The rectangular corner site of 4,264 sqm at 128-144 Wellington St has commercial 2 zoning and an existing warehouse building.
Existing schemes for the site provide multiple development outcomes with up to 31,000 sqm of office net lettable area across a 14 level building, and alternate schemes provide for two towers comprising a 14 level office and 198 room hotel.
Colliers agents Peter Bremner, Daniel Wolman, Guy Wells and Leon Ma, in conjunction with Real Properties’ Joe Catanese and Lucas Gentile, have been appointed to sell the property via expressions of interest closing 25th March.
“The site offers a unique development proposition being one of the largest remaining sites in Collingwood and with extensive street frontages,” Wells said.
Bremner said the site is at the heart of the newest office precinct to Melbourne. Colliers numbers show a record low city fringe vacancy rate that of 3.29%.
Wells said the large corner site offered a fantastic opportunity to acquire one of the largest land holdings in Collingwood on the main thoroughfare of Wellington St and Gipps St.
“From the Smith/Gertrude Streets retail strips full of bars and restaurants, the many high-rise residential developments coming out of the ground, to the new commercial offices, Collingwood is a chic inner city mixed use suburb.”

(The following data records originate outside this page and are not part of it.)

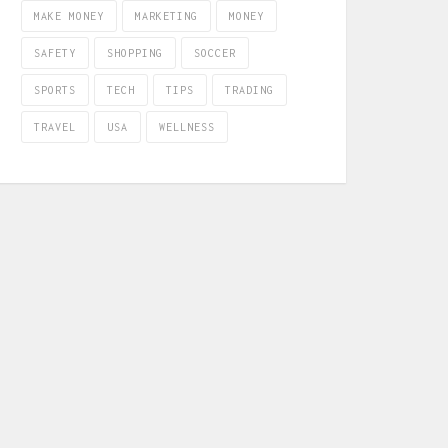
MAKE MONEY
MARKETING
MONEY
SAFETY
SHOPPING
SOCCER
SPORTS
TECH
TIPS
TRADING
TRAVEL
USA
WELLNESS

V-Leader is controlled by investor Zhang Weian. As of the beginning of marketing, it still had the property listed on its home page, saying it is “currently formulating a project direction to create a truly mixed-use offering that will add to the urban fabric of this prized inner-urban locale”.

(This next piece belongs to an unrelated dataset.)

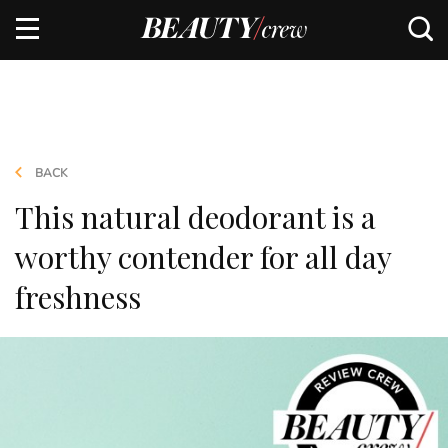
BACK
This natural deodorant is a
worthy contender for all day
freshness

“With design excellence as the driving principal, initial concepts for a high rise project are envisioned to include a boutique hotel, up to 20,000 sqm of campus style A-grade office space, childcare for 120 children and a significant and vibrant mix of retail throughout the ground level.”
The site was formerly home to shirt makers Glo-Weave Consolidated.
Recent sales of buildings under construction have demonstrated the popularity of Collingwood’s fledgling office market. RF CorVal has just paid $75.5 million for the 11 storey tower 71-93 Gipps St on behalf of institutional investors with 40% of the property leased to co-working group Spaces, which comes hot on the heels of ARA and QuadReal’s acquisition of a $330 million development just a week earlier. In December, Pace Development offloaded the under-construction 11 level tower at 51 Langridge St for $31.6 million, with just over half of the tower pre-committed.
Across the road, Pace Development Group completed its Pace of Collingwood project last year, while throughout Collingwood, global real estate firm Hines intends to develop a $200 million timber office building on Wellington St, Impact Investment Group’s $120 million, 13-storey Northumberland project is nearly complete, and Cbus is building the Holme residential project with 154 apartments.